**Task**
Set down each record that follows exactly. Drop the images.

**Provided records**
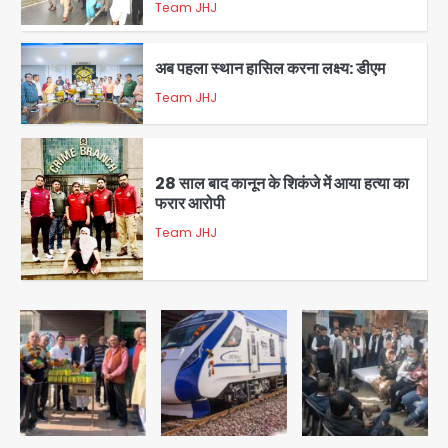
अब पहला स्थान हासिल करना लक्ष्य: डीएम
Team JHJ
2
28 साल बाद कानून के शिकंजे में आया हत्या का
फरार आरोपी
Team JHJ
3
डबल मर्डर का मुख्य साजिशकर्ता क्राइम ब्रांच
के हत्थे
Team JHJ
4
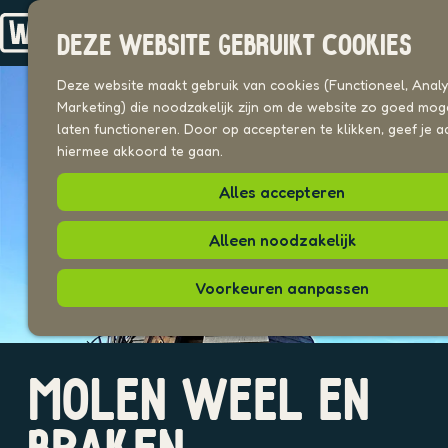
Drechterland
n
Koggenland
DEZE WEBSITE GEBRUIKT COOKIES
Stede Broec
G
a
Deze website maakt gebruik van cookies (Functioneel, Analyt
VOOR ONDERNEMERS
n
Marketing) die noodzakelijk zijn om de website zo goed moge
Beeldenbank
a
laten functioneren. Door op accepteren te klikken, geef je a
a
hiermee akkoord te gaan.
UITAGENDA
r
PLEKKEN VAN HIER
Alles accepteren
d
e
h
Alleen noodzakelijk
o
m
Voorkeuren aanpassen
e
p
a
O
g
MOLEN WEEL EN
p
e
e
n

**Solved exercise**
अब पहला स्थान हासिल करना लक्ष्य: डीएम
Team JHJ
2
28 साल बाद कानून के शिकंजे में आया हत्या का
फरार आरोपी
Team JHJ
3
डबल मर्डर का मुख्य साजिशकर्ता क्राइम ब्रांच
के हत्थे
Team JHJ
4
Drechterland
n
Koggenland
DEZE WEBSITE GEBRUIKT COOKIES
Stede Broec
G
a
Deze website maakt gebruik van cookies (Functioneel, Analyt
VOOR ONDERNEMERS
n
Marketing) die noodzakelijk zijn om de website zo goed moge
Beeldenbank
a
laten functioneren. Door op accepteren te klikken, geef je a
a
hiermee akkoord te gaan.
UITAGENDA
r
PLEKKEN VAN HIER
Alles accepteren
d
e
h
Alleen noodzakelijk
o
m
Voorkeuren aanpassen
e
p
a
O
g
MOLEN WEEL EN
p
e
e
n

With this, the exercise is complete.